Having committed the government to "do whatever it takes", the chancellor and the prime minister will now be under renewed pressure from Labour MPs to deliver a solution that forces banks to end their post-crash caution and assist economic recovery, rather than remain over-concerned with their own balance sheets.
Without a plan B, both Darling and Brown will increasingly be looking to Washington and the scale of the fiscal stimulus likely to be engineered quickly after Barack Obama's inauguration as US president on January 20, which should then have a substantial knock-on effect in world markets.
Although Darling has said he is prepared to look at other measures to encourage banks to end their current over-cautious regimes and begin lending more freely, a Treasury spokesman said no decision on a second bail-out had been taken.

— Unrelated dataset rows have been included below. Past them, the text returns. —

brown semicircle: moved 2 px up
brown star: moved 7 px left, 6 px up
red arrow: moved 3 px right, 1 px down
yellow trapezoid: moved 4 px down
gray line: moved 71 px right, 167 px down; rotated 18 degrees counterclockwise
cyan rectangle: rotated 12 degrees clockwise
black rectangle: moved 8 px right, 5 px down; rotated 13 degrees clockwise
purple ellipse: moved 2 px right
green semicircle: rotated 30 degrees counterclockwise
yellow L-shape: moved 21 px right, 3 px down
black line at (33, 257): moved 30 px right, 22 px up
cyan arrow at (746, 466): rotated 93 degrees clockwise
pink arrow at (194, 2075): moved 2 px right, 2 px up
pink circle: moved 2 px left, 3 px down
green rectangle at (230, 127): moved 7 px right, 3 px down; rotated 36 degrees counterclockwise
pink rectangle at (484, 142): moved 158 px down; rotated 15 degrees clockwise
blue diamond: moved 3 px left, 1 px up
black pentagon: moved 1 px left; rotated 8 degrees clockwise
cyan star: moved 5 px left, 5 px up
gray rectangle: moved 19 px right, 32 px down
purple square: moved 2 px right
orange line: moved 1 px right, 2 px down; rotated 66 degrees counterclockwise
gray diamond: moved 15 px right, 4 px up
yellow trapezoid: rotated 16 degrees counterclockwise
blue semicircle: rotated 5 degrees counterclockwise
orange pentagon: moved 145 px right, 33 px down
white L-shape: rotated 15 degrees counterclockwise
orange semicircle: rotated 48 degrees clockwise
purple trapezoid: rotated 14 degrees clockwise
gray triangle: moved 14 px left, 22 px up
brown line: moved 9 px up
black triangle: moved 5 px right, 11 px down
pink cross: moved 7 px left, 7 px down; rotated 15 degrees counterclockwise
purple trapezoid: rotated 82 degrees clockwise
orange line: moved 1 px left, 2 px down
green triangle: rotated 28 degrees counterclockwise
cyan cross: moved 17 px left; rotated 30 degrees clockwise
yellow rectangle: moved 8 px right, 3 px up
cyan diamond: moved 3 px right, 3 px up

A second bail-out would be a public and political humiliation for Brown. The prime minister has based Labour's poll recovery on his experience and ability to lead Britain out of recession and towards recovery. More taxpayers' money being thrown at the banks, even if it came with new strings attached, would be seen as a damaging admission of a strategy that hadn't worked.
It will also be embarrassing for the government if they are forced to adopt the strategy supported by the Conservatives of large-scale, state-backed loans which could offer guarantees in private finance deals. So far the government has accused David Cameron's Tories of being the "do-nothing party".